During World War I, he served as an ambulance driver on the Western Front. Following the war, he bought a summer house in Normandy, where he devoted most of his time to composition.
Roussel was by temperament a classicist. While his early work is strongly influenced by impressionism, he eventually found a personal style which was more formal in design, with a strong rhythmic drive, and with a more distinct liking for functional tonality than is evident in the work of his more famous contemporaries (for instance Debussy, Ravel, Satie, and Stravinsky).
Another student of Roussel's was Bohuslav Martinů (after the war and his own apprenticeship, and starting in 1923.)

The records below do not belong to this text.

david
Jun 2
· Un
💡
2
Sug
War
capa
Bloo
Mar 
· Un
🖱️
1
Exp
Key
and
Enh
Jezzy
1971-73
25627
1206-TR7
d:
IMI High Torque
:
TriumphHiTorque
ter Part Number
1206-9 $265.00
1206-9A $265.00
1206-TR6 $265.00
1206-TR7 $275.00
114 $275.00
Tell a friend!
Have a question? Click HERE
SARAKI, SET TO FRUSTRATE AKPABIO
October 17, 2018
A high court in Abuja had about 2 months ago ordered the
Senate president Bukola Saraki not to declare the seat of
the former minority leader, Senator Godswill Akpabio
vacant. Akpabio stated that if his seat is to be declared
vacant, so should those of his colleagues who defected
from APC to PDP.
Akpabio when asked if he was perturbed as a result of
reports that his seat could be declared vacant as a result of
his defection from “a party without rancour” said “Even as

Roussel's training at the Schola Cantorum, with its emphasis on rigorous academic models such as Palestrina and Bach, left its mark on his mature style, which is characterized by contrapuntal textures. Some critics have objected to Roussel's use of thick or heavy orchestration[who?], especially in comparison with the subtle and nuanced style of other French composers like Gabriel Fauré or Claude Debussy. While the stylistic and orchestral aesthetic of so-called "French" music, however, was one which Roussel did not fully share. Certainly, in contrast with the sound of the German romantic orchestral tradition (such as Anton Bruckner or Gustav Mahler), it could hardly be called heavy at all.
Roussel was also interested in jazz, and wrote a piano-vocal composition entitled Jazz dans la nuit, similar in its inspiration to other jazz-inspired works such as "Blues" second movement of Maurice Ravel's Violin Sonata, or Darius Milhaud's La Création du Monde).

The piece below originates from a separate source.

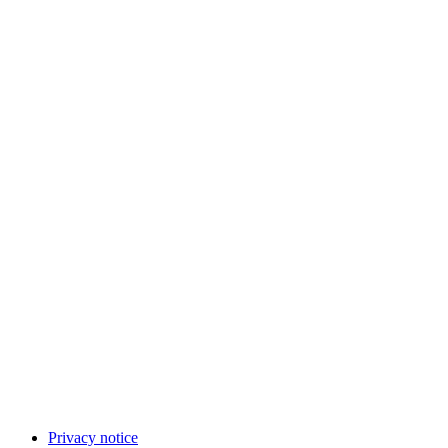
Privacy notice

Roussel's most important works are the ballets Le festin de l'araignée, Bacchus et Ariane, and Aeneas and the four symphonies (of which the Third, in G minor, and the Fourth, in A major, are masterpieces which epitomize his mature neoclassical style). His other works include numerous ballets, orchestral suites, a piano concerto, a concertino for cello and orchestra, a psalm setting for chorus and orchestra, incidental music for the theatre, and much chamber music, solo piano music, and songs. He died in the town of Royan, (Charente-Maritime department), in western France, in 1937, the same year that his countrymen Maurice Ravel and Gabriel Pierné died.
Arturo Toscanini included the suite from the ballet Le festin de l'araignée in one of his broadcast concerts with the NBC Symphony Orchestra. Georges Prêtre recorded this same music with the Orchestre National de France for EMI in 1984.